DESCRIPTION OF THE TASK
Every line of the listing should be retyped exactly, but none of the pictures should be.

DATASET EXTRACT
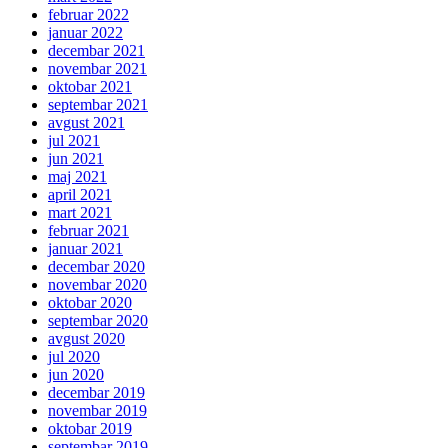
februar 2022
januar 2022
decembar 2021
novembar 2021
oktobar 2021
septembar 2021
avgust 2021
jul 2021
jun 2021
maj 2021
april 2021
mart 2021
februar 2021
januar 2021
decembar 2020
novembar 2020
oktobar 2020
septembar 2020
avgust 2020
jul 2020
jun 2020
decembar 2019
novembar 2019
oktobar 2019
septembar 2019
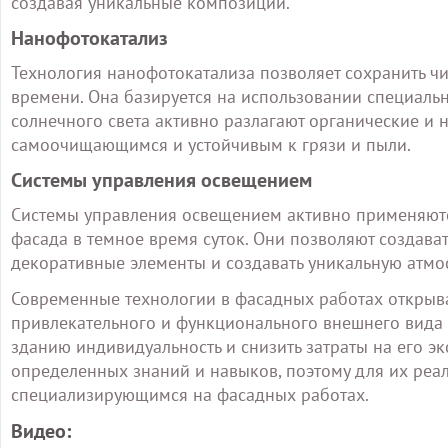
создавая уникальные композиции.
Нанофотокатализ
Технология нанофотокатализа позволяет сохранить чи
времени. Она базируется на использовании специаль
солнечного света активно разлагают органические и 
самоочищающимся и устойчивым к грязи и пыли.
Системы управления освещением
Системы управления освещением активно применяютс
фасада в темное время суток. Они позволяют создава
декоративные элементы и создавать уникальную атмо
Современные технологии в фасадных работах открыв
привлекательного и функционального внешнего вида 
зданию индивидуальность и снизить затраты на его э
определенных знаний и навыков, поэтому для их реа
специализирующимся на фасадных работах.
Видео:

RESPONSE AREA
februar 2022
januar 2022
decembar 2021
novembar 2021
oktobar 2021
septembar 2021
avgust 2021
jul 2021
jun 2021
maj 2021
april 2021
mart 2021
februar 2021
januar 2021
decembar 2020
novembar 2020
oktobar 2020
septembar 2020
avgust 2020
jul 2020
jun 2020
decembar 2019
novembar 2019
oktobar 2019
septembar 2019
создавая уникальные композиции.
Нанофотокатализ
Технология нанофотокатализа позволяет сохранить чи
времени. Она базируется на использовании специаль
солнечного света активно разлагают органические и 
самоочищающимся и устойчивым к грязи и пыли.
Системы управления освещением
Системы управления освещением активно применяютс
фасада в темное время суток. Они позволяют создава
декоративные элементы и создавать уникальную атмо
Современные технологии в фасадных работах открыв
привлекательного и функционального внешнего вида 
зданию индивидуальность и снизить затраты на его э
определенных знаний и навыков, поэтому для их реа
специализирующимся на фасадных работах.
Видео:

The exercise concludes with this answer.